What’s the meaning of life?

This is a question that’s always in my mind. I constantly reflect on it and reconsider it. Partly this is because I don’t know of a more important question. It seems to me that everything should revolve around this question. If you’re interested, I’d like to ponder it with you at any time.

Yesterday I was extremely tired because I’d stayed up the night before trying to finish my EE 454 and Phys 152 homework. It seemed that it was just too much. I was unusually depressed, but that was understandable because I hadn’t had enough sleep. I read somewhere that when we feel bad, 90% of the time it’s due to a lack of sleep. So I knew I had to sleep more. And since my homework was late, I also knew I had to do my homework earlier. But I had good reasons for pushing homework for later. I’m working on iPhone apps, and time of the essence. Every second matters. Delaying one more day could easily translate into $1,000 or more.

What’s the purpose of life? If money is what matters, I’m fairly confident that I could be a millionaire. Sure, disaster could strike, I could get sick, any number of things could happen. But overall, the odds are pretty good. I could earn a million dollars by age 25. But at what sacrifice? And for what benefit? I might have to dedicate my life to it. It might be the only thing I do.

Is it to be happy? Many people who say that it’s to be the happiest possible. That means it depends on what makes me happy. And how do I measure and sum happiness? I could measure it on a subjective sliding scale. Right now my happiness level is 70 out of 100. Maybe not doing so well. Is it a cumulative sum over all my years of life? Is it long-term or short-term? What level of short-term loss is appropriate for the long-term gain? This is particularly relevant to my EE 454 homework. Doing the homework is making me unhappy. It’s possible, quite likely in fact, that it will bring me some amount of future happiness in the future, in the form of an A grade in the class. But I have enough A grades. The happiness they bring is rather short-lived, and nearly zero if considered on a long enough time scale.

And there’s an opportunity cost, of course. There are things I’d be doing instead, if I weren’t doing the homework.

Is it what Christians believe: to glorify God? This is the only eternal thing.

I watched a video documentary (1 hour) on Rick Rosner, who is supposedly the smartest man in the world. At least that’s what a recent Domino’s commercial says.

“I’ve wasted a lot of time trying to retrieve lost time.” – Rick Rosner

That’s something worth thinking about. Everyone has a finite amount of time on earth. It’s unavoidable: we’re all going to die someday. It’s absolutely going to happen, and there’s no getting around it. You can extend it. But you can never make it infinite. Even if you could, would you?

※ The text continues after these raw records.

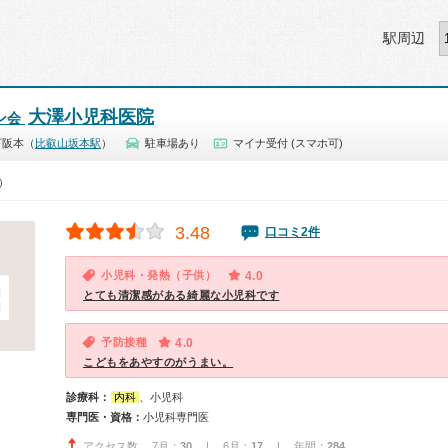
駅周辺
大澤小児科医院
ン会
下阪本（
比叡山坂本駅
）
駐車場あり
マイナ受付 (スマホ可)
0）
3.48
口コミ2件
小児科・発熱（子供）
4.0
とても清潔感がある綺麗な小児科です
予防接種
4.0
こどもをあやすのがうまい。
診療科：
内科
、小児科
専門医・資格：
小児科専門医
アクセス数 7月：
30
| 6月：
17
| 年間：
284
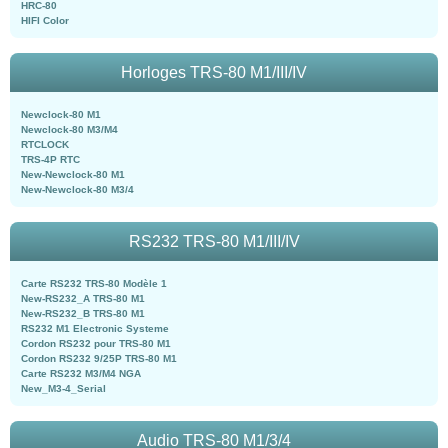
HRC-80
HIFI Color
Horloges TRS-80 M1/III/IV
Newclock-80 M1
Newclock-80 M3/M4
RTCLOCK
TRS-4P RTC
New-Newclock-80 M1
New-Newclock-80 M3/4
RS232 TRS-80 M1/III/IV
Carte RS232 TRS-80 Modèle 1
New-RS232_A TRS-80 M1
New-RS232_B TRS-80 M1
RS232 M1 Electronic Systeme
Cordon RS232 pour TRS-80 M1
Cordon RS232 9/25P TRS-80 M1
Carte RS232 M3/M4 NGA
New_M3-4_Serial
Audio TRS-80 M1/3/4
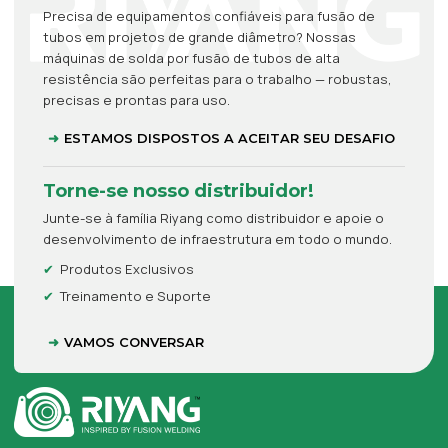
Precisa de equipamentos confiáveis para fusão de
tubos em projetos de grande diâmetro? Nossas
máquinas de solda por fusão de tubos de alta
resistência são perfeitas para o trabalho — robustas,
precisas e prontas para uso.
ESTAMOS DISPOSTOS A ACEITAR SEU DESAFIO
Torne-se nosso distribuidor!
Junte-se à família Riyang como distribuidor e apoie o
desenvolvimento de infraestrutura em todo o mundo.
Produtos Exclusivos
Treinamento e Suporte
VAMOS CONVERSAR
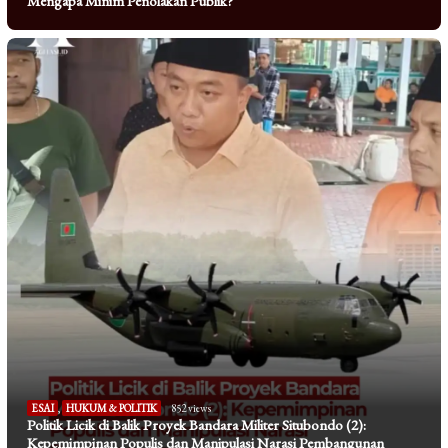
Mengapa Minim Penolakan Publik?
ESAI
,
HUKUM & POLITIK
852 views
Politik Licik di Balik Proyek Bandara Militer Situbondo (2):
Kepemimpinan Populis dan Manipulasi Narasi Pembangunan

Why would you?

What’s the importance of what I’m doing right now? What’s the importance of anything that I do? At the moment, I’m writing a post for my blog. But where is my blog going to be in 100 years? I consider the people who are going to read my blog and read this post. What possible influence could my blog have in 1,000 years? It will almost certainly be gone. I will most certainly be gone. And even if it did have an influence, why is that important? Why does that matter?

You might notice I have a lot of questions. Years of pushing myself to think of questions has made me come up with a lot of them. In class, teachers sometimes ask, “Any questions?” (I certainly ask this when I’m teaching.) I’m always tempted to throw in a random question at this point. This is usually a good idea, as it helps to clarify understanding. In general, I’m full of questions. I incessantly mull them over in an attempt to filter out the “good questions.”

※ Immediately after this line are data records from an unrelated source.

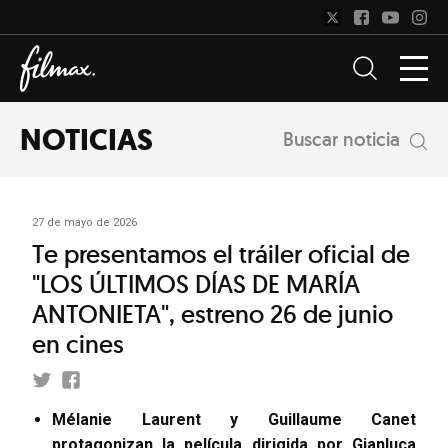
NOTICIAS
Buscar noticia
27 de mayo de 2026
Te presentamos el tráiler oficial de
"LOS ÚLTIMOS DÍAS DE MARÍA
ANTONIETA", estreno 26 de junio
en cines
Mélanie Laurent y Guillaume Canet
protagonizan la película dirigida por Gianluca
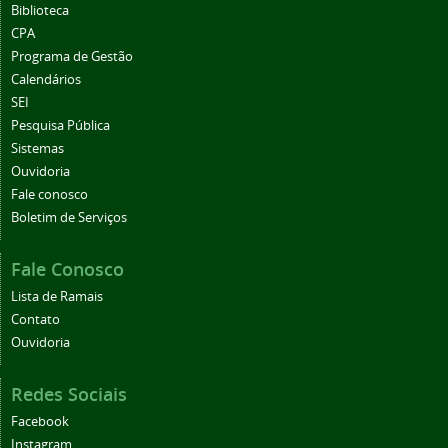
Biblioteca
CPA
Programa de Gestão
Calendários
SEI
Pesquisa Pública
Sistemas
Ouvidoria
Fale conosco
Boletim de Serviços
Fale Conosco
Lista de Ramais
Contato
Ouvidoria
Redes Sociais
Facebook
Instagram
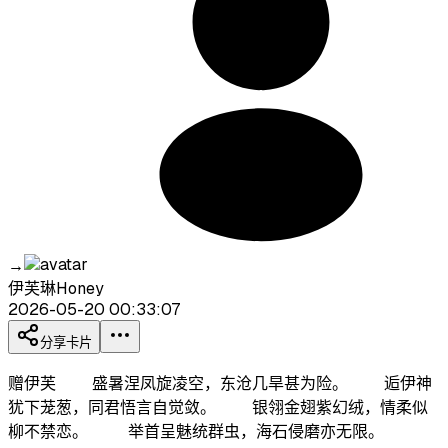
→
伊芙琳Honey
2026-05-20 00:33:07
分享卡片
赠伊芙 盛暑涅凤旋凌空，东沧几旱甚为险。 逅伊神
犹下茏葱，同君悟言自觉敛。 银翎金翅紫幻绒，情柔似
柳不禁恋。 举首呈魅统群虫，海石侵磨亦无限。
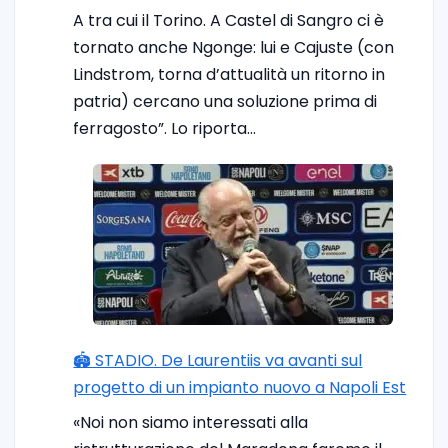
A tra cui il Torino. A Castel di Sangro ci è
tornato anche Ngonge: lui e Cajuste (con
Lindstrom, torna d’attualità un ritorno in
patria) cercano una soluzione prima di
ferragosto”. Lo riporta…
🏟️ STADIO. De Laurentiis va avanti sul
progetto di un impianto nuovo a Napoli Est
«Noi non siamo interessati alla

Questions drive conversation. Often I wonder whether I should pose a question. During class, during conversation, or just anytime at all. In every situation, I consider what the effect would be. How would asking the question impact me and the people who hear it? What are the possible answers? I try to imagine the outcome. Usually I’m unable to do this with any degree of accuracy. That keeps questions interesting. Maybe I should pose them more often.

3 Responses to “What’s the meaning of life?”

  1. I hope you find the answer you are asking for.

    For me, the meaning of life is to learn and to be happy. The first goal is a ongoing road, and the second is state of the mind and the soul (if you believe in it)

  2. subxaero33 says:

    Oh the existentialist has emerged! Congrats on your existentialist awakening! You should take a class on existentialism or research it yourself. Ultimately, you create your own meaning to the life you live based off your choices and what you chose to accept/reject.

  3. JoAndrew says:

    All of us have a lot of questions in our mind. They vary from one person to the other. However not all questions have outright answers just like “What’s the meaning of life?” or “What’s the purpose of life?”. Some questions will only be answered by the time you have reached that so called self realization, others would remain a mystery. Purposes in life vary from one person to the other and self-realization is the key to discovering what your life is all about.